LA TEORIA DEL GENE
Negli anni successivi alla scoperta dei cromosomi sessuali e alla contemporanea ipotesi di Sutton, ci si convinse che il fenomeno dell'ereditarietà fosse ascrivibile a strutture materiali che già Johannsen aveva definito geni. Si pervenne così alle prime teorie sul gene confortate da esperimenti effettuati sia con metodi fisici che chimici i quali confermarono la struttura corpuscolare degli elementi responsabili dei fenomeni ereditari. Più tempo è stato necessario per definire la natura chimica del gene per poi formulare l'attuale teoria del gene. Inoltre, dagli studi di chimica organica, si formulò la teoria dei polimeri che, sulla base degli studi di Kekulé, tentava di dare un modello molecolare alla cellula. Ma tale teoria fu ben presto sostituita da un'altra detta degli aggregati di particelle colloidali; tale teoria considerava infatti la materia vivente costituita da aggregati di molecole molto piccole disperse in un mezzo acquoso. Le idee sui colloidi furono accantonate grazie a Staudinger che coniò il termine di macromolecola per tutte le molecole di grandi dimensioni.
TEORIA DEL GENE COME NUCLEOPROTEINA
Agli inizi degli anni 40 il chimico tedesco Robert Feulgen, utilizzando un colorante rosso che colorava il DNA, ma non l' RNA, scoprì che il DNA era localizzato nel nucleo e più precisamente nei cromosomi; inoltre trovò che l'RNA era presente sia nei vegetali che negli animali. Si accertò così che gli acidi nucleici erano composti universali. Il biochimico svedese Trbjorn Casperson studiò ulteriormente l'argomente rimuovendo gli acidi nucleici con un enzima e osservando ciò che rimaneva. Fotografò con luce ultravioletta la cellula, e dato che gli acidi nucleici assorbono molto i raggi ultravioletti e si colorano intensamente, fu possibile vedere che il DNA si localizza solo nei cromosomi mentre l'RNA compariva sia nel citoplasma che nel nucleolo.Caspersson rivelò che il DNA era localizzato in particolare bande dei cromosomi, si cominciava a profilare l'idea che le molecole del DNA non fossero altro che i geni; si pensò che anche il DNA fosse la intelaiatura dove, come su uno stampo, si formavano le catene polipeptidiche. E' utile precisare che piccole quantità di RNA sono presenti anche nei cromosomi, mentre il DNA può trovarsi anche nel citoplasma e in alcuni organelli citoplasmatici. Un particolare significato assunse il fatto che la quantità di DNA nelle cellule fosse costante, tranne nel caso degli spermatozoi e delle cellule uovo in cui la quantità era dimezzata. Al contrario la quantità di RNA e delle proteine nei cromosomi poteva essere molto variabile; questi fatti sembravano indicare chiaramente una stretta relazione tra il DNA e il gene.

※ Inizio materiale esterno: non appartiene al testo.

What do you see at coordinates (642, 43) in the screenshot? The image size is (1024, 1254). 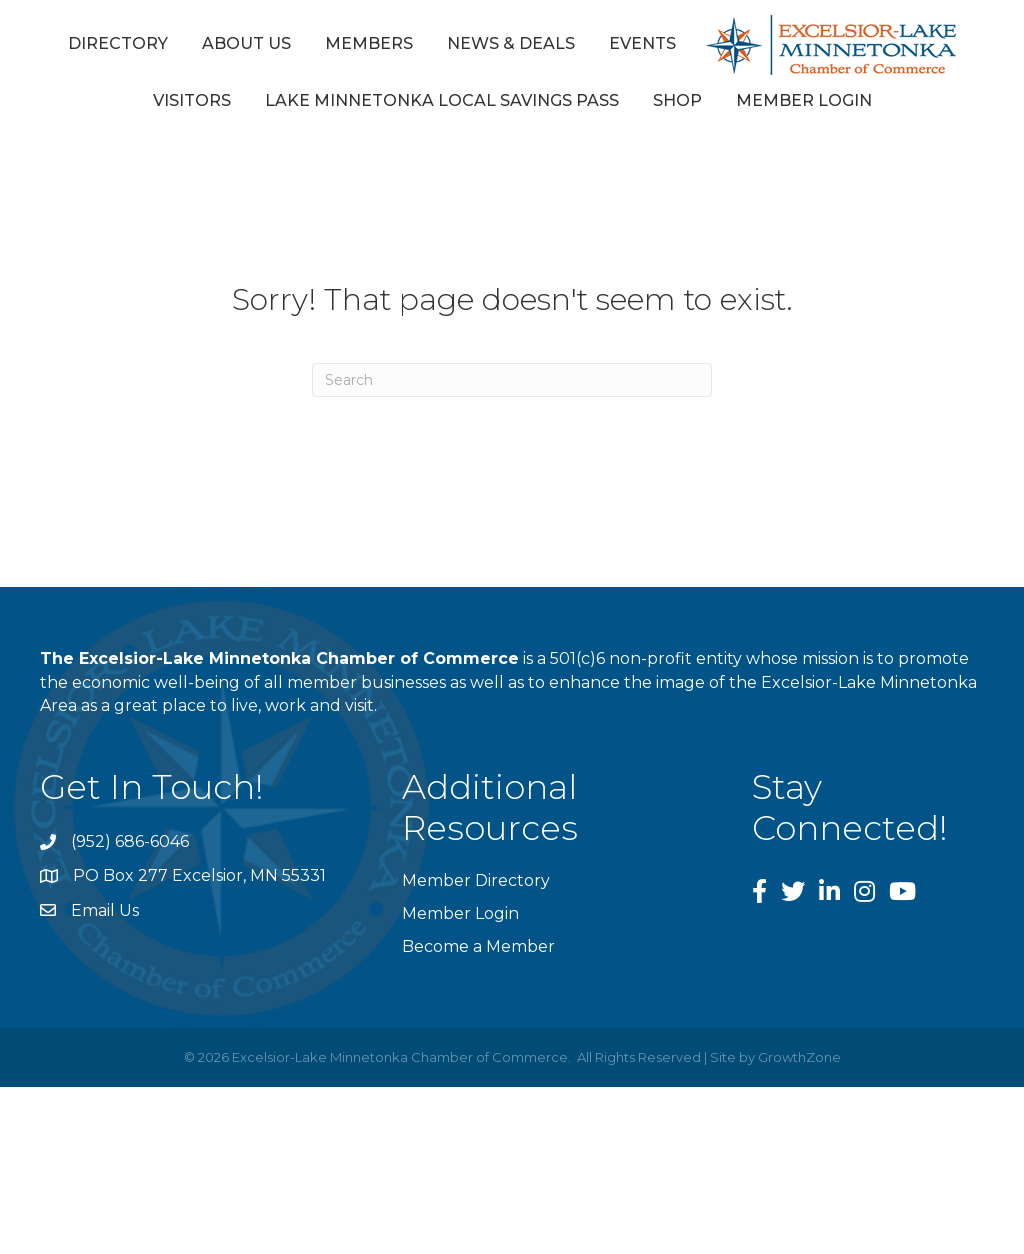 I see `Events` at bounding box center [642, 43].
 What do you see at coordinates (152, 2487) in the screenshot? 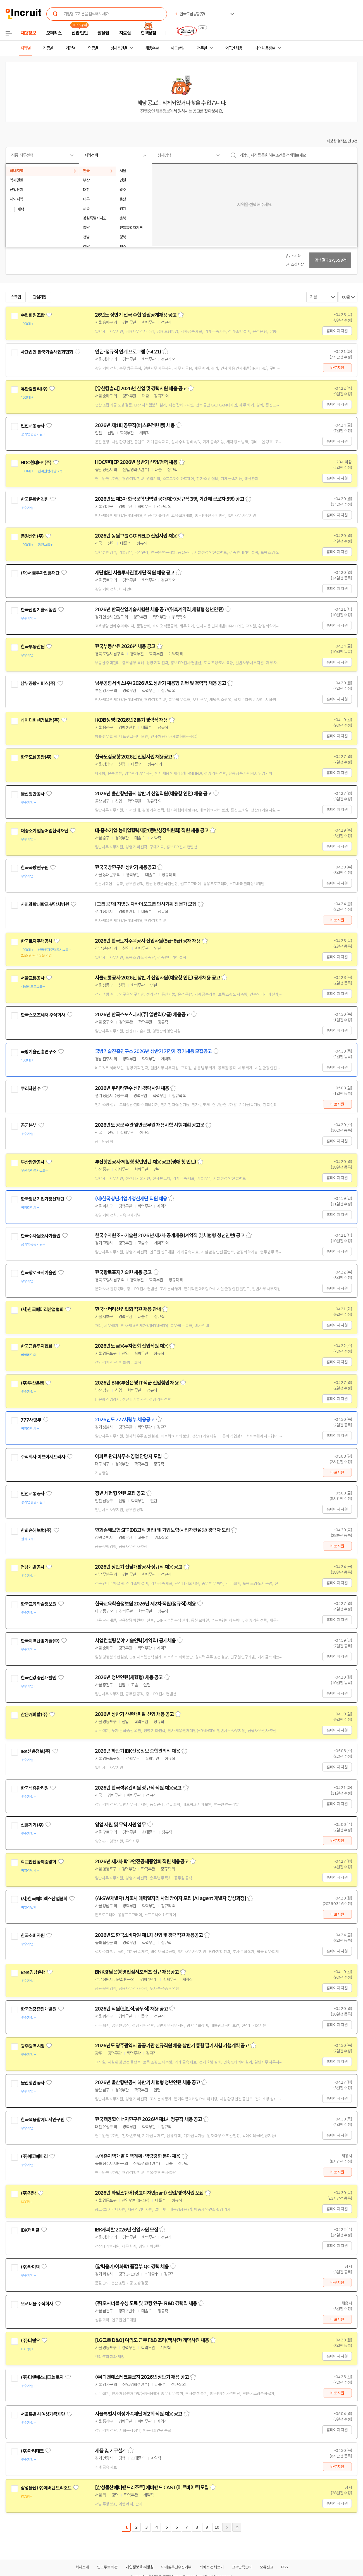 I see `[삼성물산에버랜드리조트] 에버랜드 CAST(아르바이트)모집` at bounding box center [152, 2487].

UN GENE-UN ENZIMA-L'ALCAPTONURIA
Già nel 1902 Archibald Garrod, fisico e biochimico inglese, pubblicò un articolo che intitolò "l'incidenza dell'alcaptonuria: studio sull'individualità chimica". Il carattere diagnostico esterno dell'alcaptonuria è l'annerimento delle urine del malato dopo che sono state emesse, come la particolare pigmentazione dei tessuti cartilaginei e tendinei dell'adulto. La sostanza che annerisce al contatto con l'aria venne isolata e risultò un composto chimico detto acido omogentisico, esso è presente nelle urine di questi malati ma manca nelle urine di individui normali. Garrod costruì l'albero genealogico di alcuni suoi malati e trovò che l'alcaptonuria è una malattia ereditaria, viene trasmessa dal genitore al figlio come carattere mendeliano recessivo. Garrod individuò che la malattia era il risultato di una deviazione del metabolismo e chiamò l'affezione "errore congenito del metabolismo". L' acido omogentisico risultò un composto intermedio normale del metabolismo dell'aminoacido Tirosina, un malato di alcaptonuria non può metabolizzare l'acido omogentisico ad anidride carbonica e acqua, cosa che l'individuo sano fa con faciltà; Garrod ipotizzò che le scissione dell'acido fosse dovuto all'opera di un enzima, e nell'alcaptonuria quest'enzima manchi. Fu questa la prima supposizione di un rapporto tra gene ed enzima; Garrod, postulando l'esistenza di una relazione tra i geni e le sostanze chimiche dell'organismo anticipò di trent'anni l'incontro tra la genetica e la biochimica.